§ WORK TO COMPLETE: Would you return the data exactly as given, except for its pictures?

§ THE INPUT:
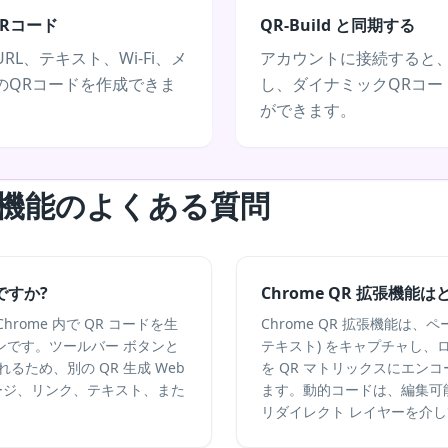
Rコード
QR-Build と同期する
L、テキスト、Wi-Fi、メ
アカウントに接続すると
のQRコードを作成できま
し、ダイナミックQRコー
ができます。
拡張機能のよくある質問
ですか?
Chrome QR 拡張機能
Chrome 内で QR コードを生
Chrome QR 拡張機能は、
ンです。ツールバー ボタンと
テキスト) をキャプチャし、
るため、別の QR 生成 Web
を QR マトリックスにエン
ージ、リンク、テキスト、また
ます。動的コードは、編集可
リダイレクト レイヤーを介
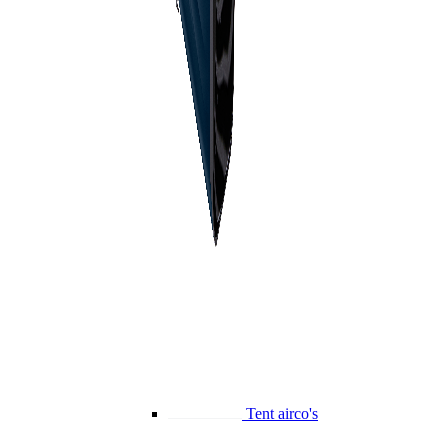
Tent airco's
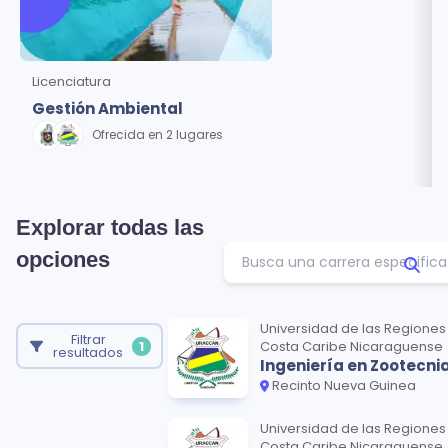
Licenciatura
Gestión Ambiental
Ofrecida en 2 lugares
Explorar todas las
opciones
Universidad de las Regione
Filtrar
1
Costa Caribe Nicaraguense
resultados
Ingeniería en Zootecni
Recinto Nueva Guinea
Universidad de las Regione
Costa Caribe Nicaraguense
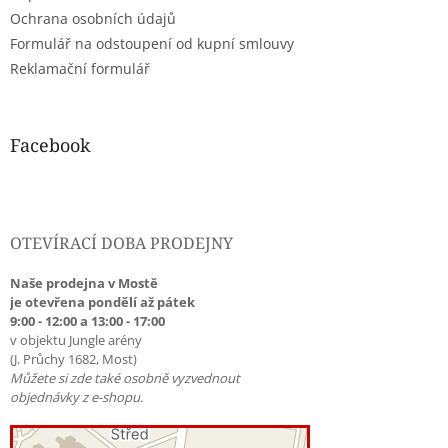
Ochrana osobních údajů
Formulář na odstoupení od kupní smlouvy
Reklamační formulář
Facebook
OTEVÍRACÍ DOBA PRODEJNY
Naše prodejna v Mostě
je otevřena pondělí až pátek
9:00 - 12:00 a 13:00 - 17:00
v objektu Jungle arény
(J. Průchy 1682, Most)
Můžete si zde také osobně vyzvednout
objednávky z e-shopu.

§ TASK ANSWER:
Rコード
QR-Build と同期する
L、テキスト、Wi-Fi、メ
アカウントに接続すると
のQRコードを作成できま
し、ダイナミックQRコー
ができます。
拡張機能のよくある質問
ですか?
Chrome QR 拡張機能
Chrome 内で QR コードを生
Chrome QR 拡張機能は、
ンです。ツールバー ボタンと
テキスト) をキャプチャし、
るため、別の QR 生成 Web
を QR マトリックスにエン
ージ、リンク、テキスト、また
ます。動的コードは、編集可
リダイレクト レイヤーを介
Tent airco's
Licenciatura
Gestión Ambiental
Ofrecida en 2 lugares
Explorar todas las
opciones
Universidad de las Regione
Filtrar
1
Costa Caribe Nicaraguense
resultados
Ingeniería en Zootecni
Recinto Nueva Guinea
Universidad de las Regione
Costa Caribe Nicaraguense
Ochrana osobních údajů
Formulář na odstoupení od kupní smlouvy
Reklamační formulář
Facebook
OTEVÍRACÍ DOBA PRODEJNY
Naše prodejna v Mostě
je otevřena pondělí až pátek
9:00 - 12:00 a 13:00 - 17:00
v objektu Jungle arény
(J. Průchy 1682, Most)
Můžete si zde také osobně vyzvednout
objednávky z e-shopu.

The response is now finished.